ROB FORD, 45, Mayor of Toronto, enters as the secret door spins. He wears a rumpled grey suit with a red power tie, both of which are soaked in his sweat. He glances around the room nervously, approaching the desk. In his hands he carries a silver platter, covered.

DRAKE: (sighs) Speak, Ford.

FORD: Mr. Mayor, sir, I have the city’s latest cultural offerings for your approval.

DRAKE: Approach. (He beckons.)

(FORD uncovers platter, revealing books and CDs arranged atop a velvet pillow. He sets the platter on the desk and steps backward, standing at attention.)

DRAKE: Explain. (He shuffles through the items, tossing aside a manuscript by Margaret Atwood, a biography of Roy “Shrimp” Worters, and other assorted items.)

FORD: These Toronto-based cultural exports want the city’s seal of approval, sir. You can review and either award them the official endorsement or not. Sir.

DRAKE: (Nodding, he pauses with a CD in hand, staring at its cover.) Identify this disc, Ford.

FORD: That’s the debut album by Alvvays, sir. It’s self-titled, I should mention. They’re a rock band.

(DRAKE slides the CD into a compartment in his desk, and the opening riff of “Adult Diversion” plays on state-of-the-art soundsystem. A simple kick-snare beat propels an interlocking riff from two nearly clean guitars, everything soaked in reverb. Molly Rankin’s vocals dominate the mix, not as dead-eyed as Lana or Sky, but still decidedly disinterested—an appealing tool to carry her lovelorn, self-defacing lyrics.)

DRAKE: Hold up. (He rewinds the track to catch a lyric.) “How do I get close to you / Even if you don’t notice / As I admire you on the subway?” (He clicks play and croons the line over the song.) That’s real, right there. Ford, you ever see the most beautiful woman in the world on the subway with you, and you know she’ll be gone forever in just a few seconds? (Hangs his head.) Damn.

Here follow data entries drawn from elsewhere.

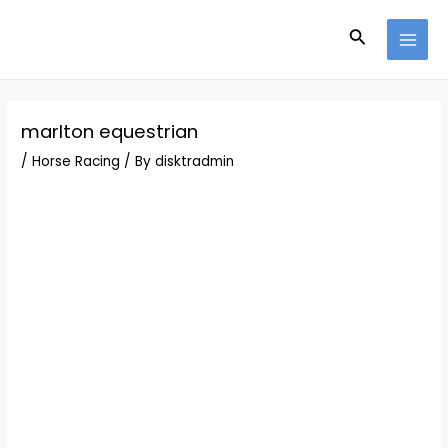
Skip
Post
MAI
to
navigation
Search
MEN
content
marlton equestrian
/
Horse Racing
/ By
disktradmin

FORD: Our subway system covers 42.4 miles. Haha! (Smiles and fidgets.)

DRAKE: “One more cocktail / And I’m on your trail.” Love how resigned she sounds there. Like, she knows that’s just how it goes. (Scribbles this last rhyme on a notepad for later use.) And the way the guitar hook in the chorus mimics her vocal melody? Straight simple, but I’m like—yeah.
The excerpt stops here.